Friday, 2 June 2017

The Defector as Metaphor BY EKONG SAMPSON

The Defector as Metaphor

There is, unarguably, now, a hybrid of opinion about the high drama that follows defections in the Nigerian political space. The Nigerian politician has, somehow, succeeded in portraying himself in many colours. He comes across, in one, as the consummate folk-hero – elaborately draped in altruistic attire; one who wants to serve based on larger considerations. 

His people love him, and it is evident that in the fluid tapestry that the polity presents, wherever he goes, they will go with him. He has been standing by them, in thick and thin. They trust him. He lives for them, not for himself. Many are they who will still follow him, even if blind-folded. A man of the people.

In the other mosaic, more poignantly advertised, the Nigerian politician presents himself as nothing more than a bare-faced opportunist and hypocrite, decidedly contemptuous of principle and ideology; chameleonic, greedy, shameless. In between the two, are variants that defy valid location. 

Almost daily, the Nigerian landscape is lit with news of defection of gladiators and featherweights. At the National Assembly the event is almost becoming a boring ritual. The lawmaker announces that he is defecting because of the “division” in his party or based on “overwhelming pressure from my people”.

 Some of them even go ahead to mouth less charitable mantra against the very vehicle they boarded to access the power valve. The Senate President, or Speaker, then makes some barely audible remarks about constitutionalism and parliamentary procedure. Trust our penchant for the theatrical. The decampee’s new partymen and women, burst into Etighi dance and back-slapping. The serene floor comes alive, buoyed up by a feeling of the redemptive spirit.


You may say it is the seed planted in the 50s in the Western Regional legislature by some great Nigerians that is in full sprout. You may also be a big believer in freedom of association and access to opportunity, whatever the vehicle. What you cannot readily resolve is how policy drives politics in this country.

In the United States, from where we copied our model of democracy, you can locate republicans and democrats, however inclement their weather is at a given period. In Nigeria our leading lights are identified among the fair-weather elite. They tread the path of convenience and consult only themselves, not their supporters, much of the time.

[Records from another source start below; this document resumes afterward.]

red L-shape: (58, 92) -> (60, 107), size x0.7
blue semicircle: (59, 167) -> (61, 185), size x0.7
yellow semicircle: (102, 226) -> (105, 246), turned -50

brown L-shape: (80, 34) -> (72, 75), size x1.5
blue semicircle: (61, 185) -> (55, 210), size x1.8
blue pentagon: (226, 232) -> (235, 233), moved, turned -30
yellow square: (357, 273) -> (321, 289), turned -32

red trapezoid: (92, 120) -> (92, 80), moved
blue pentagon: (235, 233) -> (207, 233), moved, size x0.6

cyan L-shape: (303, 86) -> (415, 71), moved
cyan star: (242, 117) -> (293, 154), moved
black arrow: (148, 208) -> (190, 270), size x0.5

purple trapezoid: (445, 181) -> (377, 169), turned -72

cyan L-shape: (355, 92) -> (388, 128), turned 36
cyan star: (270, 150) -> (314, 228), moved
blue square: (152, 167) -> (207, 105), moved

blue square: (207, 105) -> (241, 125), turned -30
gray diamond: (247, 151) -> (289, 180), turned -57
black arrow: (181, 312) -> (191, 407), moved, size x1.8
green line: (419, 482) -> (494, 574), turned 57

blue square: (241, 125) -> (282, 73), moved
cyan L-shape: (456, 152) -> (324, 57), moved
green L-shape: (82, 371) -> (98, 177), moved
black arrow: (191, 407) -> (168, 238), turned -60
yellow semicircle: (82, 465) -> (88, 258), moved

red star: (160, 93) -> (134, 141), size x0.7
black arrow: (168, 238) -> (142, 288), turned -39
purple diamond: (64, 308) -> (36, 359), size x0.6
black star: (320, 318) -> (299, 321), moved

It makes no sense to such politicians that poor response to ideological underpinnings puts pressure on democracy. It was actually the fear of the narrow path that took many of them into the Peoples Democratic Party, up to its apotheosis. 

But even the ruling All Progressives Congress should be wise enough to warn itself. APC’s internal contradictions are so intense that to measure its strength on the basis of defections to its fold is to celebrate standing on false earth. The entrants actually belong to no party. Their ideological weaknesses should explain why the Peoples Democratic Party defeated itself.

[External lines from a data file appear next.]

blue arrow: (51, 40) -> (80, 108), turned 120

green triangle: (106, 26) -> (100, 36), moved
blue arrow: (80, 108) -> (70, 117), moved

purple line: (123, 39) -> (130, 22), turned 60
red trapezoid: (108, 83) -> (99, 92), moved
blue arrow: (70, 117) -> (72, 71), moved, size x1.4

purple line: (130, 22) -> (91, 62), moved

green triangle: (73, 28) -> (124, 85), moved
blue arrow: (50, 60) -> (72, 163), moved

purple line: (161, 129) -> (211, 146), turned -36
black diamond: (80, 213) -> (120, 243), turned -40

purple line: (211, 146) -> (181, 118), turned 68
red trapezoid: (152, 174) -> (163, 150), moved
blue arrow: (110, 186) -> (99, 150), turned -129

But there is a life-line. As our players keep changing positions, the evil of  - a one-party scenario is still not lost on our remaining patriots – as decimated as that esteemed tribe might be in a land where so many are being unmasked in the market-place as hollow ideologues and ethnic prophets. It is a tribe that believes that policy must drive politics, not vice-versa. It is a tribe that looks at the larger democracy picture, never minding the narrow path, and lives forever.